Kardeşliğe daha çok ihtiyaç duyduğumuz bu günlerde bayramlar bize fırsatlar sunmaktadır.
Laik ve demokratik Atatürk Cumhuriyeti’nin değerlerine sahip çıkmadığımız sürece nerelere sürükleneceğimiz canlı örneklerle yaşanmaktadır.
Yönetenlerin, savaş, kin ve nefret tohumları ektiği bir ortamda inadına barışı savunmak; inadına özgürlüğü, laikliği, demokrasiyi, eşitliği savunmak ve bu amaca öncülük etmek bizlerin üstlendiği en büyük görevdir. Çünkü çocuklarımızı kirli savaşlara kurban vermek istemiyoruz.

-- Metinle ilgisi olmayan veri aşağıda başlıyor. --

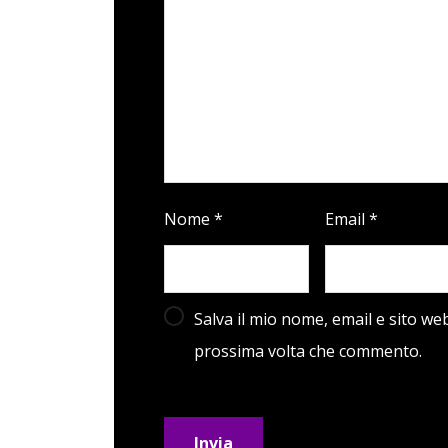
Nome
*
Email
*
Salva il mio nome, email e sito we
prossima volta che commento.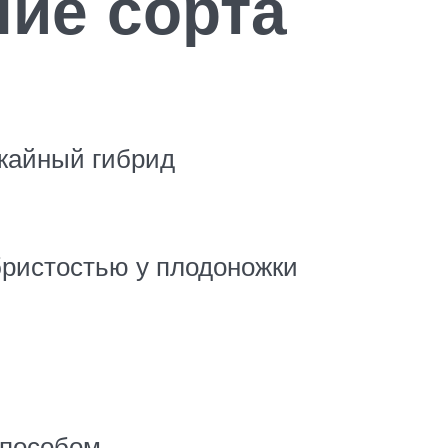
ние сорта
жайный гибрид
бристостью у плодоножки
способом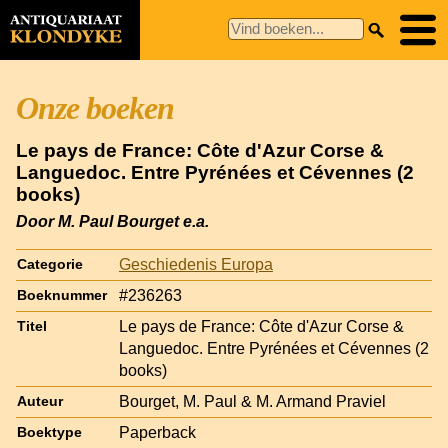
Onze boeken
Le pays de France: Côte d'Azur Corse &
Languedoc. Entre Pyrénées et Cévennes (2
books)
Door M. Paul Bourget e.a.
Geschiedenis Europa
Categorie
#236263
Boeknummer
Le pays de France: Côte d'Azur Corse &
Titel
Languedoc. Entre Pyrénées et Cévennes (2
books)
Bourget, M. Paul & M. Armand Praviel
Auteur
Paperback
Boektype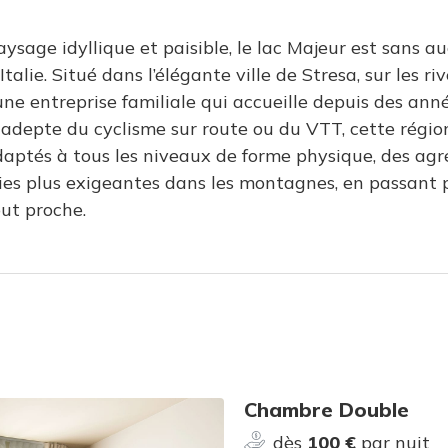
ysage idyllique et paisible, le lac Majeur est sans a
talie. Situé dans l’élégante ville de Stresa, sur les ri
 une entreprise familiale qui accueille depuis des an
depte du cyclisme sur route ou du VTT, cette région 
adaptés à tous les niveaux de forme physique, des ag
ies plus exigeantes dans les montagnes, en passant 
ut proche.
Chambre Double
dès
100 €
par nuit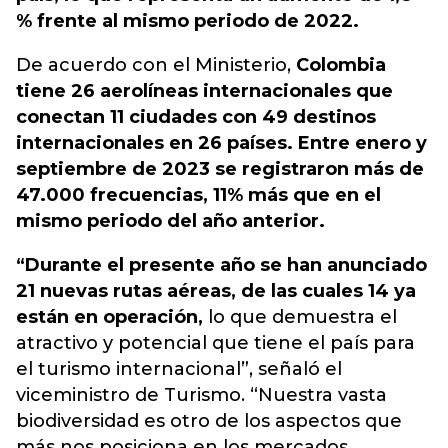
% frente al mismo periodo de 2022.
De acuerdo con el Ministerio,
Colombia
tiene 26 aerolíneas internacionales que
conectan 11 ciudades con 49 destinos
internacionales en 26 países. Entre enero y
septiembre de 2023 se registraron más de
47.000 frecuencias, 11% más que en el
mismo periodo del año anterior.
“Durante el presente año se han anunciado
21 nuevas rutas aéreas, de las cuales 14 ya
están en operación,
lo que demuestra el
atractivo y potencial que tiene el país para
el turismo internacional”, señaló el
viceministro de Turismo. “Nuestra vasta
biodiversidad es otro de los aspectos que
más nos posiciona en los mercados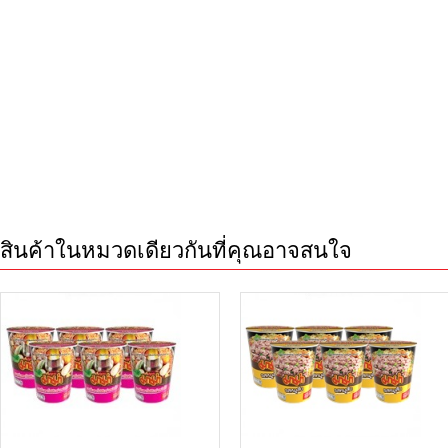
สินค้าในหมวดเดียวกันที่คุณอาจสนใจ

Yaşadığımız topraklarda yüz yıllarca bu önemli gün gizlenerek, saklanarak, korkarak kutlanmıştır. Ayrıca, ağırlıklı olarak Hatay, Adana ve Mersin’de yaşayan, milyonlarca Arap Alevisi, inancına göre ibadet edilmesi gereken bu günde çalışmak zorunda bırakılmıştır.
Toplumun bir kesiminin inancının gereklerini yerine getirmesi için her türlü yasal düzenleme yapılırken, diğer kesimlerinin ihtiyaçlarının yok sayılması, Avrupa İnsan Hakları Sözleşmesi’ne, Anayasamızın eşitlik ilkesine ve hepsinden önemlisi insanlığa aykırıdır.
Bu düşüncelerle Gadir Hum Bayramını kutlar; barış, dostluk ve kardeşliğe vesile olması dileklerimle sevgi ve saygılar sunarım."